Marie-France Garaud died on Wednesday, May 22, at the age of 90, at her home in Saint-Pompain (Deux-Sèvres), her son, Jean-Yves Garaud, announced on Thursday. A figure of the conservative right, she was Georges Pompidou’s éminence grise at Matignon then at the Elysée (1967-1974), alongside another influential advisor, Pierre Juillet. She was then, as the magazine wrote Newsweek, “the most powerful woman in France”.

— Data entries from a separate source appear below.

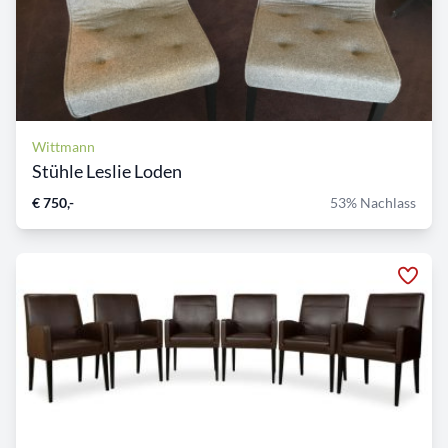
Wittmann
Stühle Leslie Loden
€ 750,-
53% Nachlass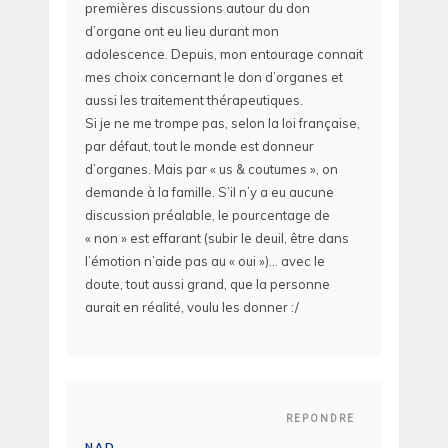
premières discussions autour du don
d’organe ont eu lieu durant mon
adolescence. Depuis, mon entourage connait
mes choix concernant le don d’organes et
aussi les traitement thérapeutiques.
Si je ne me trompe pas, selon la loi française,
par défaut, tout le monde est donneur
d’organes. Mais par « us & coutumes », on
demande à la famille. S’il n’y a eu aucune
discussion préalable, le pourcentage de
« non » est effarant (subir le deuil, être dans
l’émotion n’aide pas au « oui »)… avec le
doute, tout aussi grand, que la personne
aurait en réalité, voulu les donner :/
REPONDRE
NAD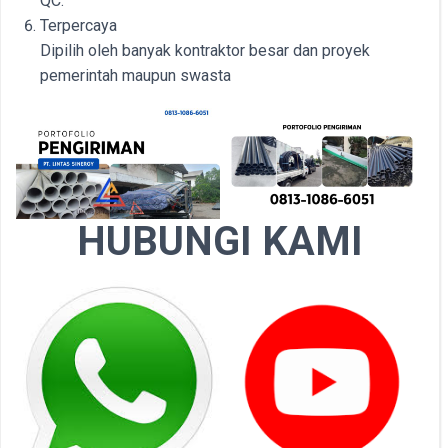
QC.
Terpercaya
Dipilih oleh banyak kontraktor besar dan proyek
pemerintah maupun swasta
HUBUNGI KAMI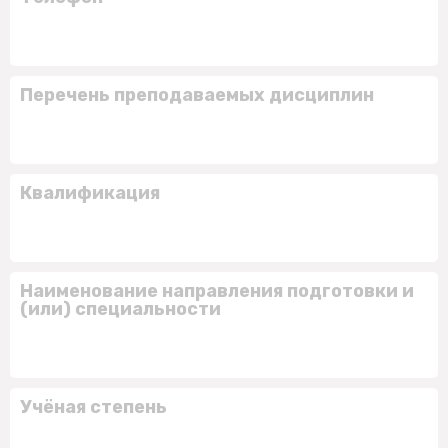
Перечень преподаваемых дисциплин
Квалификация
Наименование направления подготовки и
(или) специальности
Учёная степень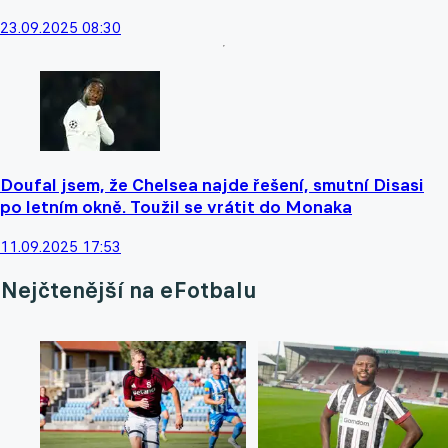
23.09.2025 08:30
Doufal jsem, že Chelsea najde řešení, smutní Disasi
po letním okně. Toužil se vrátit do Monaka
11.09.2025 17:53
Nejčtenější na eFotbalu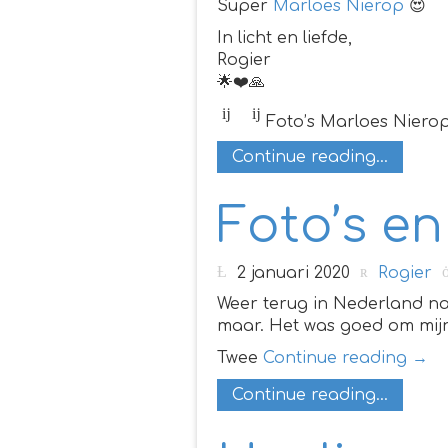
Super
Marloes Nierop
😍
In licht en liefde,
Rogier
🌟❤️🙏
Foto’s Marloes Niero
Continue reading...
Foto’s en
2 januari 2020
Rogier
Weer terug in Nederland na 
maar. Het was goed om mijn
Twee
Continue reading
→
Continue reading...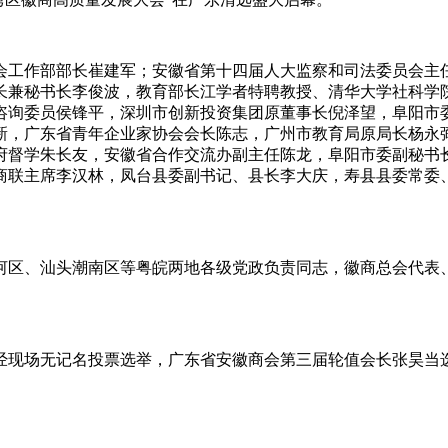
会工作部部长崔建军；安徽省第十四届人大监察和司法委员会主
长兼秘书长李俊波，教育部长江学者特聘教授、清华大学社科学
咨询委员侯锋平，深圳市创新投资集团原董事长倪泽望，阜阳市
新，广东省青年企业家协会会长陈志，广州市教育局原局长杨永
府督学朱长友，安徽省合作交流办副主任陈龙，阜阳市委副秘书
商联主席李汉林，凤台县委副书记、县长李大庆，寿县县委常委
河区、汕头潮南区等粤皖两地各级党政负责同志，徽商总会代表
经现场无记名投票选举，广东省安徽商会第三届轮值会长张昊当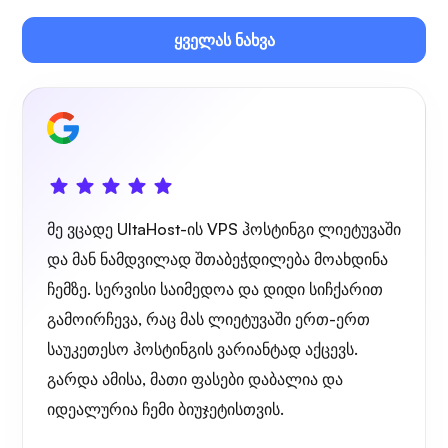
ყველას ნახვა
საკუთარი ტრანსლაცია
მავთულის დაცვა
მე ვცადე UltaHost-ის VPS ჰოსტინგი ლიეტუვაში
და მან ნამდვილად შთაბეჭდილება მოახდინა
ჩემზე. სერვისი საიმედოა და დიდი სიჩქარით
გამოირჩევა, რაც მას ლიეტუვაში ერთ-ერთ
რენტგენი
საუკეთესო ჰოსტინგის ვარიანტად აქცევს.
გარდა ამისა, მათი ფასები დაბალია და
იდეალურია ჩემი ბიუჯეტისთვის.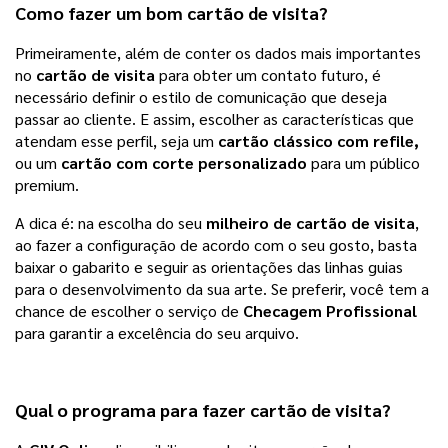
Como fazer um bom cartão de visita?
Primeiramente, além de conter os dados mais importantes 
no 
cartão de visita
 para obter um contato futuro, é 
necessário definir o estilo de comunicação que deseja 
passar ao cliente. E assim, escolher as características que 
atendam esse perfil, seja um 
cartão clássico com refile,
ou um 
cartão com corte personalizado
 para um público 
premium. 
A dica é: na escolha do seu 
milheiro de 
cartão de visita
, 
ao fazer a configuração de acordo com o seu gosto, basta 
baixar o gabarito e seguir as orientações das linhas guias 
para o desenvolvimento da sua arte. Se preferir, você tem a 
chance de escolher o serviço de
 Checagem Profissional 
para garantir a excelência do seu arquivo.
Qual o programa para fazer
cartão de visita
?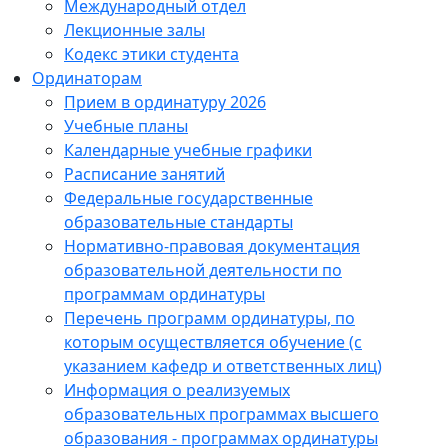
Международный отдел
Лекционные залы
Кодекс этики студента
Ординаторам
Прием в ординатуру 2026
Учебные планы
Календарные учебные графики
Расписание занятий
Федеральные государственные
образовательные стандарты
Нормативно-правовая документация
образовательной деятельности по
программам ординатуры
Перечень программ ординатуры, по
которым осуществляется обучение (с
указанием кафедр и ответственных лиц)
Информация о реализуемых
образовательных программах высшего
образования - программах ординатуры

Marie-France Garaud then became the éminence grise of Jacques Chirac, exercising a determining influence during his political rise in the 1970s. She ran for the presidency of the Republic in 1981 against her former foe, Jacques Chirac, to defend a “moral rearmament” from the West, obtaining only crumbs (1.32% of the vote).

She was elected MEP in 1999 on a list led by Philippe de Villiers and Charles Pasqua, then indicated that she had voted for Marine Le Pen during the 2017 presidential election.

The president of LR, Eric Ciotti, welcomed, on Thursday, “an immense figure of Gaullism”while Marine Le Pen paid tribute to a “respected and listened to figure”Who “leaves behind her an indelible mark on French political history”. “No one will forget his independence of mind, his intellectual rigor and his unfailing commitment to defending the sovereignty of France”she added.